En ce qui concerne le réel et l’écriture, pour ma part, malgré ce sujet d’étude c’est en allant voir des comparutions immédiates de Gilets Jaunes que j’ai pris conscience de façon assez spectaculaire du rôle de l’écrit pour prendre conscience que ce à quoi on assiste a vraiment existé. Je ne sais plus où sur ce site quelqu’un se demande ce qu’il pourrait faire pour soutenir les Gilets Jaunes. Il y a quelque chose que tout le monde peut faire : assister aux fameuses comparutions immédiates des Gilets Jaunes et aujourd’hui à leurs jugements, prendre des notes, restituer à l’écrit ces scènes où on prend en pleine gueule ce jugement de classe. Les retranscrire et les partager. Personnellement c’est là, à l’aube de mes 40 ans que j’ai violemment pris conscience que les organes de la justices étaient occupés par une bourgeoisie qui use de la lois pour nous asservir. C’est une plaie parce que ce fonctionnement est fortement implanté. J’ai assisté à cette comparution immédiate début janvier, j’ai pris des notes, le soir j’étais épuisée. J’ai dormi (moment le plus passionnant) et j’ai tour retranscrit au propre le lendemain. Et en restituant précisément toutes les paroles j’ai pris conscience que si je n’avais pas fait ça je n’aurais pas retenu précisément tout ce « spectacle » tant ce qui a été dit était choquant et incroyable. On « sait » que l’état fonctionne comme ça mais quand on le voit et qu’on l’écrit ça change beaucoup de choses. Mis noir sur blanc ça m’a permis de l’incruster dans le réel et de prendre conscience après coup que tout ça avait vraiment eu lieu et existait vraiment.
Bref.
Comment travaillais-tu en tant que critique (l’entretien sur ce sujet n’est plus disponible). Pour moi restituer ce que fait un cinéaste et son équipe nécessite du temps et j’ai l’impression que le critique n’en a que très peu.

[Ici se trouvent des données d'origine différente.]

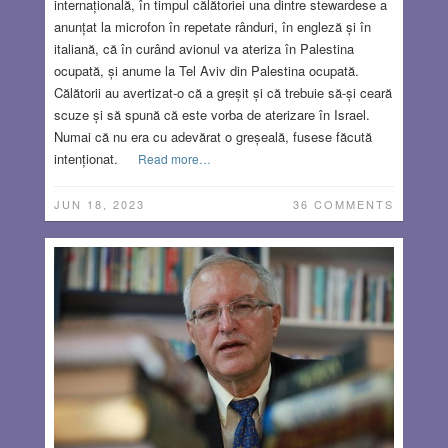
internațională, în timpul călătoriei una dintre stewardese a
anunțat la microfon în repetate rânduri, în engleză și în
italiană, că în curând avionul va ateriza în Palestina
ocupată, și anume la Tel Aviv din Palestina ocupată.
Călătorii au avertizat-o că a greșit și că trebuie să-și ceară
scuze și să spună că este vorba de aterizare în Israel.
Numai că nu era cu adevărat o greșeală, fusese făcută
intenționat.
Read more…
JUN 18, 2023
36 COMMENTS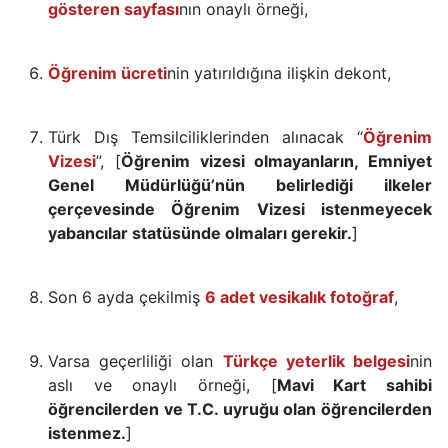
gösteren sayfası
nın onaylı örneği,
Öğrenim ücreti
nin yatırıldığına ilişkin dekont,
Türk Dış Temsilciliklerinden alınacak “
Öğrenim
Vizesi
”, [
Öğrenim vizesi olmayanların, Emniyet
Genel Müdürlüğü’nün belirlediği ilkeler
çerçevesinde Öğrenim Vizesi istenmeyecek
yabancılar statüsünde olmaları gerekir.
]
Son 6 ayda çekilmiş
6 adet vesikalık fotoğraf
,
Varsa geçerliliği olan
Türkçe yeterlik belgesi
nin
aslı ve onaylı örneği, [
Mavi Kart sahibi
öğrencilerden ve T.C. uyruğu olan öğrencilerden
istenmez.
]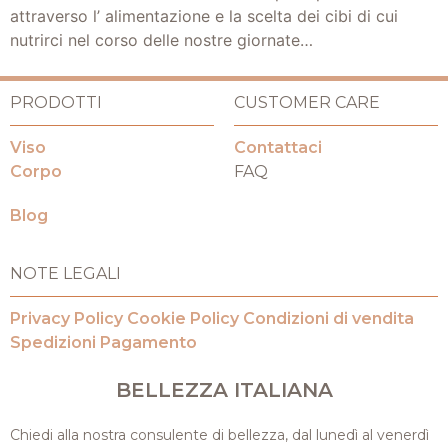
attraverso l’ alimentazione e la scelta dei cibi di cui
nutrirci nel corso delle nostre giornate…
PRODOTTI
CUSTOMER CARE
Viso
Contattaci
Corpo
FAQ
Blog
NOTE LEGALI
Privacy Policy
Cookie Policy
Condizioni di vendita
Spedizioni
Pagamento
BELLEZZA ITALIANA
Chiedi alla nostra consulente di bellezza, dal lunedì al venerdì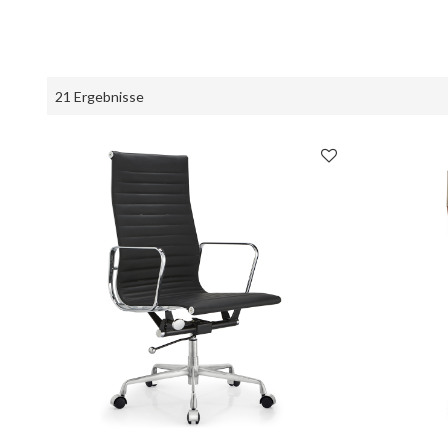
21 Ergebnisse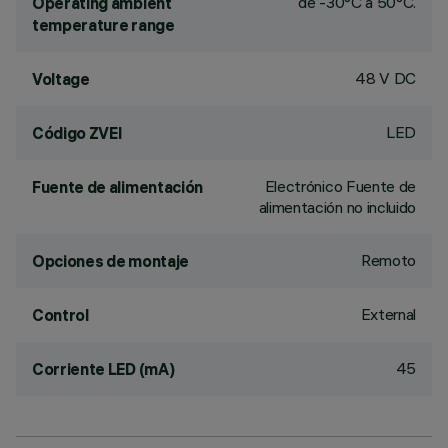
de -30°C a 50°C.
Operating ambient
temperature range
48 V DC
Voltage
LED
Código ZVEI
Electrónico Fuente de
Fuente de alimentación
alimentación no incluido
Remoto
Opciones de montaje
External
Control
45
Corriente LED (mA)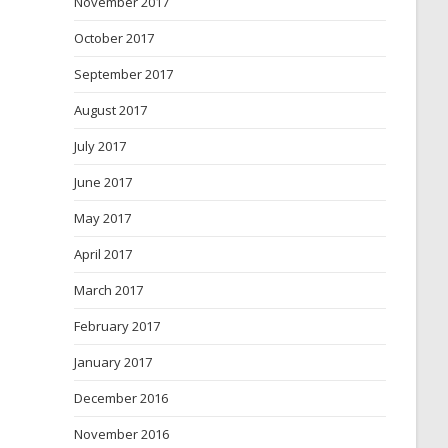
November 2017
October 2017
September 2017
August 2017
July 2017
June 2017
May 2017
April 2017
March 2017
February 2017
January 2017
December 2016
November 2016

Un certain nombre de réalisateurs ou d’acteurs appellent la rédaction des magazines de cinéma, lorsqu’une critique leur déplaît : mythe ou réalité ? Je me posais la question. J’ai entendu quelques témoignages, j’avais vu un reportage sur Claude Berri, un jour, qui appelait directement une rédaction pour gueuler. Mais je ne saurais pas quantifier en pourcentages. Comment évaluer la pression ? Comment se manifeste-t-elle ?
en l’occurrence Berri apelle Libé, pa content de leur assassinat d’Uranus
ça arrive, je pense, mais la vérité courante est évidemment plus subtile, le tenage par les couilles plus retors (je veux bien t’avoir un entretien avec l’acteur, mais on est d’accord que tu défends le film ; ce genre là)
@François Bégaudeau: oui, je le voyais grosso modo comme ça.